_AIM OF THE EXERCISE_:
When you reproduce the listing below, keep every entry exactly as written.

_INPUT DATA_:
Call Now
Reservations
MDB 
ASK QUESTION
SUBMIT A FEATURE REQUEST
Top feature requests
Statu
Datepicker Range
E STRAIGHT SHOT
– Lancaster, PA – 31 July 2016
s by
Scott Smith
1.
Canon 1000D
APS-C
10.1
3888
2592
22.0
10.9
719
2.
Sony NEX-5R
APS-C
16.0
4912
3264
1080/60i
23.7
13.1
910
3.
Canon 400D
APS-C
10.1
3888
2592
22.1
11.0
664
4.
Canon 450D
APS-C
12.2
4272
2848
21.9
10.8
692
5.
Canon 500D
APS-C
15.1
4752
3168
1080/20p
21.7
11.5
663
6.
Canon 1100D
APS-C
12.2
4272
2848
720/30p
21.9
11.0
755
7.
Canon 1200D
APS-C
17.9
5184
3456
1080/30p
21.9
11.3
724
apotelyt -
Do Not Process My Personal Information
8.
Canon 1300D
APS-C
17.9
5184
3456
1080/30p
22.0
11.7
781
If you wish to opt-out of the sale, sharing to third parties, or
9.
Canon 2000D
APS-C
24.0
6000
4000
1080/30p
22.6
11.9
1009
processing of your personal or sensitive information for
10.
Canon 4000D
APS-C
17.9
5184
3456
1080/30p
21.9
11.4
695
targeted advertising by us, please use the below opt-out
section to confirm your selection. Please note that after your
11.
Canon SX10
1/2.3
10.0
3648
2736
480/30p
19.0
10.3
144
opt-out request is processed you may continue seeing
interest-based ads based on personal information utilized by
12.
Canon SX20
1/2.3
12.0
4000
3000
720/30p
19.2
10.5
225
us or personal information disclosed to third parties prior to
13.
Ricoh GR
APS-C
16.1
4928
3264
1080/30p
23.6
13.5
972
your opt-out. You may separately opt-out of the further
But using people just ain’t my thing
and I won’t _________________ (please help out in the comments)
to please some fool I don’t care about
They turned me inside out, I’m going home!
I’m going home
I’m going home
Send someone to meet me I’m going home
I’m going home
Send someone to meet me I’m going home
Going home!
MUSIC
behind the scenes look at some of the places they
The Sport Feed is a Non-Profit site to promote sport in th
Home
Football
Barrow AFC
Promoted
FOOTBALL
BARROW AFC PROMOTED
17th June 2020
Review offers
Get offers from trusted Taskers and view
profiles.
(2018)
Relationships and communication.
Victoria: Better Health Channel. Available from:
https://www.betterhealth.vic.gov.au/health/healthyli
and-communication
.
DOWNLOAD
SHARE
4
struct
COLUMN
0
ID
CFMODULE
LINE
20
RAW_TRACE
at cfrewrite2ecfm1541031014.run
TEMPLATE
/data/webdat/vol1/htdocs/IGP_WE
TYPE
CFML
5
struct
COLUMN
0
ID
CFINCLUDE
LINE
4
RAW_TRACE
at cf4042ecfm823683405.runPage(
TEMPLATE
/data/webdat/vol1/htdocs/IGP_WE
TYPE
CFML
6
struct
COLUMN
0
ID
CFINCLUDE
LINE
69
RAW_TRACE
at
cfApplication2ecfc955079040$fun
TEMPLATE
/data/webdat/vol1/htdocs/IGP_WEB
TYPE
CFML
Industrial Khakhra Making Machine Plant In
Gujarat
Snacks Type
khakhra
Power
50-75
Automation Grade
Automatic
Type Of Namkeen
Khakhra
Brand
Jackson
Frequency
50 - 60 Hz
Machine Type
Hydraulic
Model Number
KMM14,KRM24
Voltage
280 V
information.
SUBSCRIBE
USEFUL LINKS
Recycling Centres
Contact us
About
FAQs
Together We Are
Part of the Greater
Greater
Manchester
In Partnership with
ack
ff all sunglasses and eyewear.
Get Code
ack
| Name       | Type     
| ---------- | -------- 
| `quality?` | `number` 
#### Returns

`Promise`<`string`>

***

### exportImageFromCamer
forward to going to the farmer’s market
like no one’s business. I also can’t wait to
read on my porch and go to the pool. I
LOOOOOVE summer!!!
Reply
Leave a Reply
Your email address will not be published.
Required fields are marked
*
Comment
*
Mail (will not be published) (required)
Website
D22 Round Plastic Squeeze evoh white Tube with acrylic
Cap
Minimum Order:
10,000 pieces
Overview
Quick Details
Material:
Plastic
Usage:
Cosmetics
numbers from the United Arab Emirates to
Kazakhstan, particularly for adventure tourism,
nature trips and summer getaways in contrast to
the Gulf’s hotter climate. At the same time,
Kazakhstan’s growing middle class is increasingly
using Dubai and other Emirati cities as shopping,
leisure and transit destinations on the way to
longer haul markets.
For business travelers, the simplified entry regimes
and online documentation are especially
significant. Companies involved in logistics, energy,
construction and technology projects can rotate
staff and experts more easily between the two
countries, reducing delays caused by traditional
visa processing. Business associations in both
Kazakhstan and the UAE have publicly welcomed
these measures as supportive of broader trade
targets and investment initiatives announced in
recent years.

_OUTPUT BELOW_:
Call Now
Reservations
MDB 
ASK QUESTION
SUBMIT A FEATURE REQUEST
Top feature requests
Statu
Datepicker Range
E STRAIGHT SHOT
– Lancaster, PA – 31 July 2016
s by
Scott Smith
1.
Canon 1000D
APS-C
10.1
3888
2592
22.0
10.9
719
2.
Sony NEX-5R
APS-C
16.0
4912
3264
1080/60i
23.7
13.1
910
3.
Canon 400D
APS-C
10.1
3888
2592
22.1
11.0
664
4.
Canon 450D
APS-C
12.2
4272
2848
21.9
10.8
692
5.
Canon 500D
APS-C
15.1
4752
3168
1080/20p
21.7
11.5
663
6.
Canon 1100D
APS-C
12.2
4272
2848
720/30p
21.9
11.0
755
7.
Canon 1200D
APS-C
17.9
5184
3456
1080/30p
21.9
11.3
724
apotelyt -
Do Not Process My Personal Information
8.
Canon 1300D
APS-C
17.9
5184
3456
1080/30p
22.0
11.7
781
If you wish to opt-out of the sale, sharing to third parties, or
9.
Canon 2000D
APS-C
24.0
6000
4000
1080/30p
22.6
11.9
1009
processing of your personal or sensitive information for
10.
Canon 4000D
APS-C
17.9
5184
3456
1080/30p
21.9
11.4
695
targeted advertising by us, please use the below opt-out
section to confirm your selection. Please note that after your
11.
Canon SX10
1/2.3
10.0
3648
2736
480/30p
19.0
10.3
144
opt-out request is processed you may continue seeing
interest-based ads based on personal information utilized by
12.
Canon SX20
1/2.3
12.0
4000
3000
720/30p
19.2
10.5
225
us or personal information disclosed to third parties prior to
13.
Ricoh GR
APS-C
16.1
4928
3264
1080/30p
23.6
13.5
972
your opt-out. You may separately opt-out of the further
But using people just ain’t my thing
and I won’t _________________ (please help out in the comments)
to please some fool I don’t care about
They turned me inside out, I’m going home!
I’m going home
I’m going home
Send someone to meet me I’m going home
I’m going home
Send someone to meet me I’m going home
Going home!
MUSIC
behind the scenes look at some of the places they
The Sport Feed is a Non-Profit site to promote sport in th
Home
Football
Barrow AFC
Promoted
FOOTBALL
BARROW AFC PROMOTED
17th June 2020
Review offers
Get offers from trusted Taskers and view
profiles.
(2018)
Relationships and communication.
Victoria: Better Health Channel. Available from:
https://www.betterhealth.vic.gov.au/health/healthyli
and-communication
.
DOWNLOAD
SHARE
4
struct
COLUMN
0
ID
CFMODULE
LINE
20
RAW_TRACE
at cfrewrite2ecfm1541031014.run
TEMPLATE
/data/webdat/vol1/htdocs/IGP_WE
TYPE
CFML
5
struct
COLUMN
0
ID
CFINCLUDE
LINE
4
RAW_TRACE
at cf4042ecfm823683405.runPage(
TEMPLATE
/data/webdat/vol1/htdocs/IGP_WE
TYPE
CFML
6
struct
COLUMN
0
ID
CFINCLUDE
LINE
69
RAW_TRACE
at
cfApplication2ecfc955079040$fun
TEMPLATE
/data/webdat/vol1/htdocs/IGP_WEB
TYPE
CFML
Industrial Khakhra Making Machine Plant In
Gujarat
Snacks Type
khakhra
Power
50-75
Automation Grade
Automatic
Type Of Namkeen
Khakhra
Brand
Jackson
Frequency
50 - 60 Hz
Machine Type
Hydraulic
Model Number
KMM14,KRM24
Voltage
280 V
information.
SUBSCRIBE
USEFUL LINKS
Recycling Centres
Contact us
About
FAQs
Together We Are
Part of the Greater
Greater
Manchester
In Partnership with
ack
ff all sunglasses and eyewear.
Get Code
ack
| Name       | Type     
| ---------- | -------- 
| `quality?` | `number` 
#### Returns

`Promise`<`string`>

***

### exportImageFromCamer
forward to going to the farmer’s market
like no one’s business. I also can’t wait to
read on my porch and go to the pool. I
LOOOOOVE summer!!!
Reply
Leave a Reply
Your email address will not be published.
Required fields are marked
*
Comment
*
Mail (will not be published) (required)
Website
D22 Round Plastic Squeeze evoh white Tube with acrylic
Cap
Minimum Order:
10,000 pieces
Overview
Quick Details
Material:
Plastic
Usage:
Cosmetics
numbers from the United Arab Emirates to
Kazakhstan, particularly for adventure tourism,
nature trips and summer getaways in contrast to
the Gulf’s hotter climate. At the same time,
Kazakhstan’s growing middle class is increasingly
using Dubai and other Emirati cities as shopping,
leisure and transit destinations on the way to
longer haul markets.
For business travelers, the simplified entry regimes
and online documentation are especially
significant. Companies involved in logistics, energy,
construction and technology projects can rotate
staff and experts more easily between the two
countries, reducing delays caused by traditional
visa processing. Business associations in both
Kazakhstan and the UAE have publicly welcomed
these measures as supportive of broader trade
targets and investment initiatives announced in
recent years.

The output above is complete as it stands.